▶ Your objective: Exactly transcribe the span of lines from the one containing "e, przejrzystość i umiejętność" through the final line of the entries, inclusive, and nothing outside it. Exclude the pictures.

▶ Provided data:
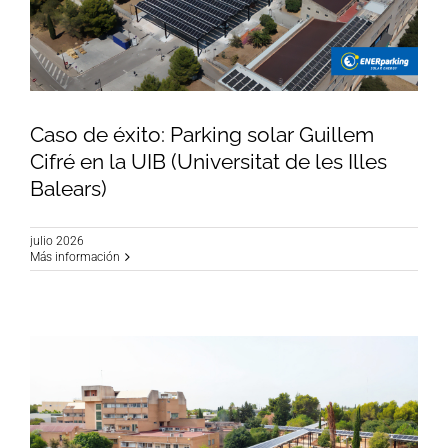
Caso de éxito: Parking solar Guillem
Cifré en la UIB (Universitat de les Illes
Balears)
Caso de éxito: Parking solar Guillem Cifré en la
UIB (Universitat de les Illes Balears)
julio 2026
Más información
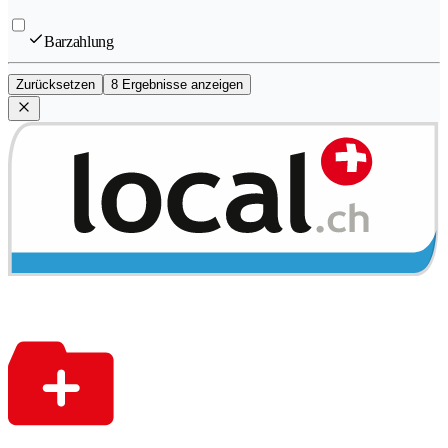
Barzahlung
Zurücksetzen
8 Ergebnisse anzeigen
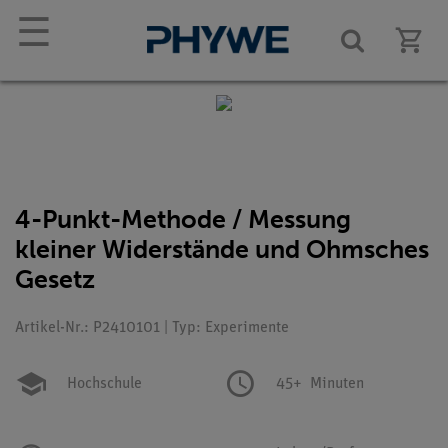
☰
4-Punkt-Methode / Messung
kleiner Widerstände und Ohmsches
Gesetz
Artikel-Nr.: P2410101 | Typ: Experimente
Hochschule
45+
Minuten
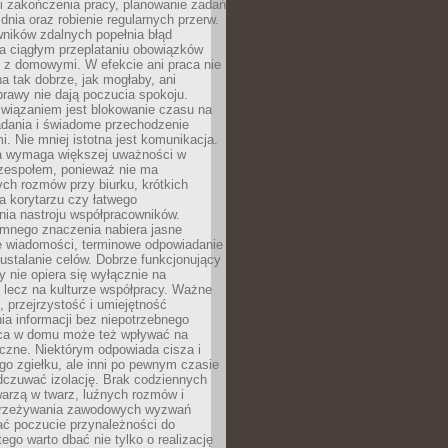
i zakończenia pracy, planowanie zadań
dnia oraz robienie regularnych przerw.
ników zdalnych popełnia błąd
a ciągłym przeplataniu obowiązków
z domowymi. W efekcie ani praca nie
a tak dobrze, jak mogłaby, ani
rawy nie dają poczucia spokoju.
wiązaniem jest blokowanie czasu na
adania i świadome przechodzenie
i. Nie mniej istotna jest komunikacja.
a wymaga większej uważności w
 zespołem, ponieważ nie ma
ch rozmów przy biurku, krótkich
na korytarzu czy łatwego
ia nastroju współpracowników.
omnego znaczenia nabiera jasne
e wiadomości, terminowe odpowiadanie
 ustalanie celów. Dobrze funkcjonujący
y nie opiera się wyłącznie na
 lecz na kulturze współpracy. Ważne
e, przejrzystość i umiejętność
a informacji bez niepotrzebnego
ca w domu może też wpływać na
eczne. Niektórym odpowiada cisza i
go zgiełku, ale inni po pewnym czasie
dczuwać izolację. Brak codziennych
arzą w twarz, luźnych rozmów i
przeżywania zawodowych wyzwań
ać poczucie przynależności do
tego warto dbać nie tylko o realizację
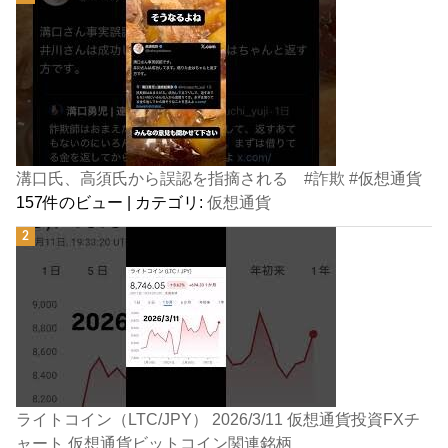
溝口氏、高須氏から誤認を指摘される #詐欺 #仮想通貨
157件のビュー
|
カテゴリ:
仮想通貨
ライトコイン（LTC/JPY） 2026/3/11 仮想通貨投資FXチ
ャート 仮想通貨ビットコイン関連銘柄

▶ Exercise answer:
e, przejrzystość i umiejętność
a informacji bez niepotrzebnego
ca w domu może też wpływać na
eczne. Niektórym odpowiada cisza i
go zgiełku, ale inni po pewnym czasie
dczuwać izolację. Brak codziennych
arzą w twarz, luźnych rozmów i
przeżywania zawodowych wyzwań
ać poczucie przynależności do
tego warto dbać nie tylko o realizację
溝口氏、高須氏から誤認を指摘される #詐欺 #仮想通貨
157件のビュー
|
カテゴリ:
仮想通貨
ライトコイン（LTC/JPY） 2026/3/11 仮想通貨投資FXチ
ャート 仮想通貨ビットコイン関連銘柄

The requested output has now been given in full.